Man kann Wolfram Huke nicht vorwerfen, er habe sich nicht bemüht, seine Situation zu ändern. Zeitweise war er bei zehn Dating-Plattformen gleichzeitig angemeldet. Aber das half ihm auch nicht weiter, «denn irgendwann sitzt man dann ja doch voreinander». Er hatte sich beim Speeddating zum Deppen gemacht und sich im Amsterdamer Rotlichtviertel von einer Prostituierten in ihr Schaufenster locken lassen. Das Bett quietschte, als würde eine Ferkelfamilie darunter hausen, und so ähnlich roch es auch: nach Moder, fremden Körperdüften und billigem Deodorant. Huke ergriff die Flucht, bevor die mit einem einschüchternd grossen Busen ausgestattete Prostituierte zum Vollzug schreiten konnte, deprimierter und einsamer als je zuvor.

Erst als Wolfram Huke sein Philosophiestudium an den Nagel hängte und stattdessen eine Regieausbildung begann, konnte in seinem Inneren etwas in Bewegung geraten. An seinem 29. Geburtstag fasste er einen geradezu verwegenen Beschluss: In einer Art Scheiss-drauf-Fatalismus entschied er, die Grossbaustelle seines Lebens, seine Suche nach Zweisamkeit, zum Thema eines Dokumentarfilms zu machen. Sollte doch jeder sehen, wie er sich abmühte, eine Freundin zu finden! Schlimmer konnte es ja eh nicht mehr kommen. Die Scham über seine Jungfräulichkeit, die für so viele Jahre eine treue Begleiterin gewesen war, warf er wie einen alten Lumpen über Bord. Er hatte es einfach satt, sich selbst peinlich zu sein.

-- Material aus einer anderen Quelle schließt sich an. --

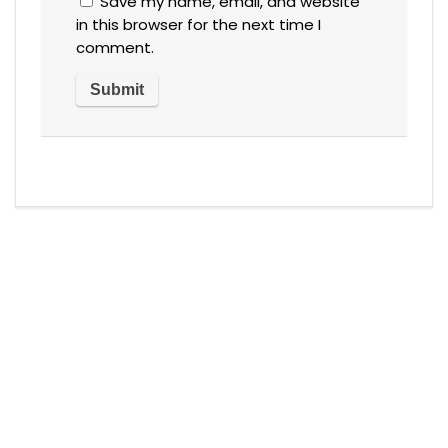
Save my name, email, and website
in this browser for the next time I
comment.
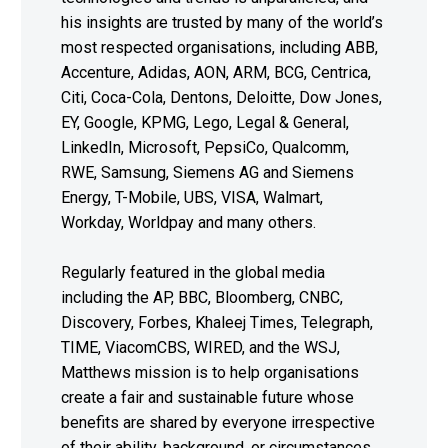
his insights are trusted by many of the world’s
most respected organisations, including ABB,
Accenture, Adidas, AON, ARM, BCG, Centrica,
Citi, Coca-Cola, Dentons, Deloitte, Dow Jones,
EY, Google, KPMG, Lego, Legal & General,
LinkedIn, Microsoft, PepsiCo, Qualcomm,
RWE, Samsung, Siemens AG and Siemens
Energy, T-Mobile, UBS, VISA, Walmart,
Workday, Worldpay and many others.
Regularly featured in the global media
including the AP, BBC, Bloomberg, CNBC,
Discovery, Forbes, Khaleej Times, Telegraph,
TIME, ViacomCBS, WIRED, and the WSJ,
Matthews mission is to help organisations
create a fair and sustainable future whose
benefits are shared by everyone irrespective
of their ability, background, or circumstances.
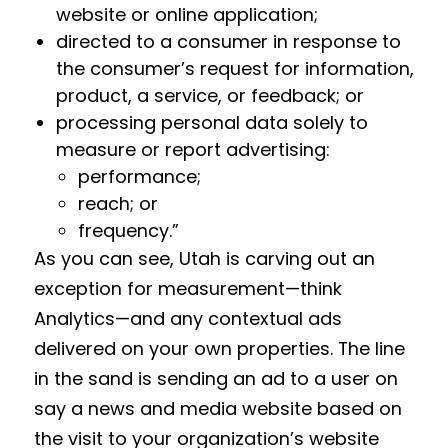
website or online application;
directed to a consumer in response to
the consumer’s request for information,
product, a service, or feedback; or
processing personal data solely to
measure or report advertising:
performance;
reach; or
frequency.”
As you can see, Utah is carving out an
exception for measurement—think
Analytics—and any contextual ads
delivered on your own properties. The line
in the sand is sending an ad to a user on
say a news and media website based on
the visit to your organization’s website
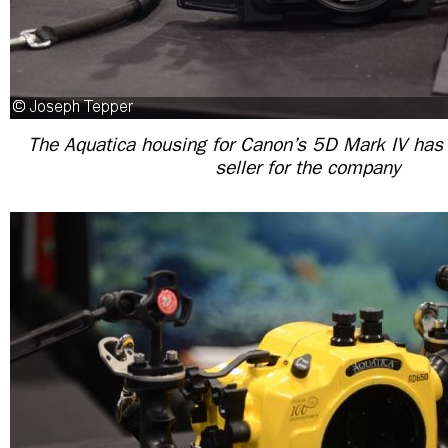
The Aquatica housing for Canon’s 5D Mark IV has
seller for the company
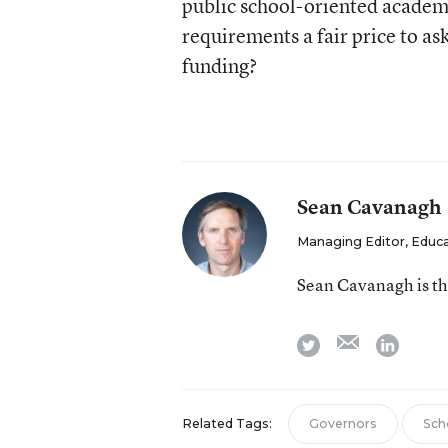
public school-oriented academi
requirements a fair price to ask
funding?
Sean Cavanagh
Managing Editor, Educ
Sean Cavanagh is t
email
twitter
linkedi
Related Tags:
Governors
Sch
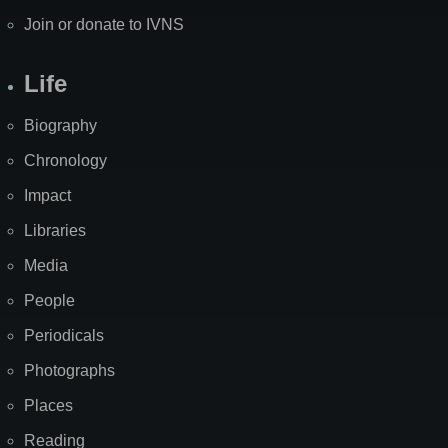
Join or donate to IVNS
Life
Biography
Chronology
Impact
Libraries
Media
People
Periodicals
Photographs
Places
Reading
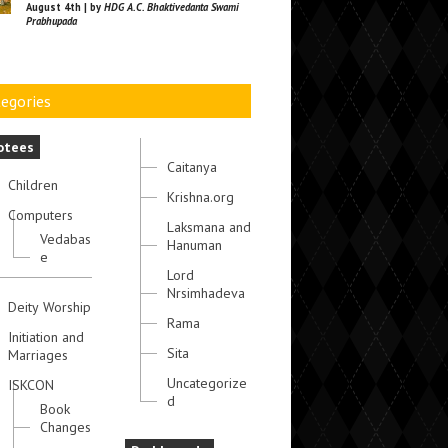
August 4th | by
HDG A.C. Bhaktivedanta Swami
Prabhupada
egories
otees
Caitanya
Children
Krishna.org
Computers
Laksmana and
Vedabas
Hanuman
e
Lord
Nrsimhadeva
Deity Worship
Rama
Initiation and
Sita
Marriages
Uncategorize
ISKCON
d
Book
Changes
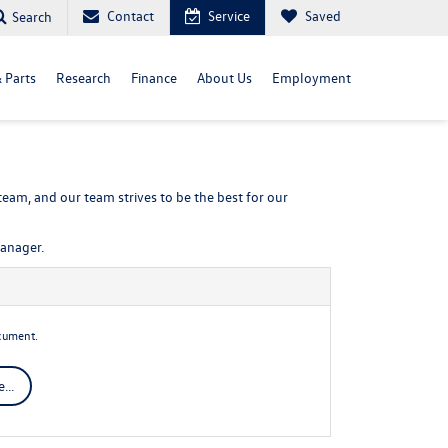
Contact
Service
Saved
Search
& Parts
Research
Finance
About Us
Employment
eam, and our team strives to be the best for our
manager.
cument.
...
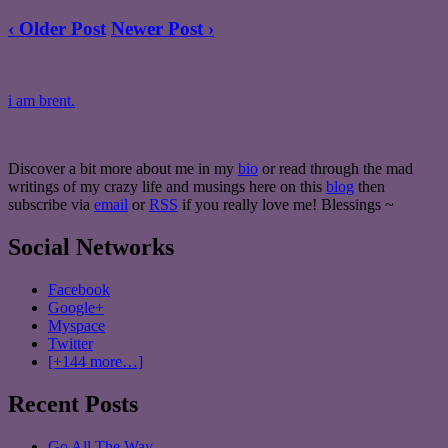
‹ Older Post
Newer Post ›
i am brent.
Discover a bit more about me in my
bio
or read through the mad
writings of my crazy life and musings here on this
blog
then
subscribe via
email
or
RSS
if you really love me! Blessings ~
Social Networks
Facebook
Google+
Myspace
Twitter
[+144 more…]
Recent Posts
Go All The Way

Ein Jahr lang schleppte er die Kamera immer und überall mit sich herum. Filmte sich beim Aufstehen, Duschen, Essen, Auf-dem-Klo-Sitzen, Im-Internet-Surfen, Masturbieren. Ging in eine Stylingberatung, wo er lernte, es doch mal mit Hemden und Chinos zu versuchen statt der ewig gleichen praktischen Cargohosen und Kapuzenpullover, die ihn noch moppeliger aussehen liessen. Suchte sich eine Therapeutin, die ihm klarmachte, dass er selbst es war, der seinem Glück im Weg stand – für Huke eine völlig neue, in einem positiven Sinn erschütternde Perspektive, «ich hatte ja immer geglaubt, ich bin ein Opfer, die ganze Welt ist gegen mich». Sein Film «Love Alien» lief in kleinen Programmkinos und im Bayerischen Rundfunk. Interviews und Einladungen in Talkshows folgten und einige Zeit später auch ein Buch. Zu seiner Überraschung machte sich keiner über ihn lustig. Das lag wohl an der entwaffnenden Ehrlichkeit, mit der Huke über sein Problem sprach. Und vielleicht auch daran, dass Unsicherheit und die Angst vor Zurückweisung selbst Beziehungsprofis nicht fremd sind. Gehört zu einer jungen Liebe nicht immer das Risiko, verletzt zu werden? Fühlt sich der erste Sex mit einem neuen Liebespartner nicht jedes Mal an, als sei man wieder so tapsig und unerfahren wie beim allerersten Mal?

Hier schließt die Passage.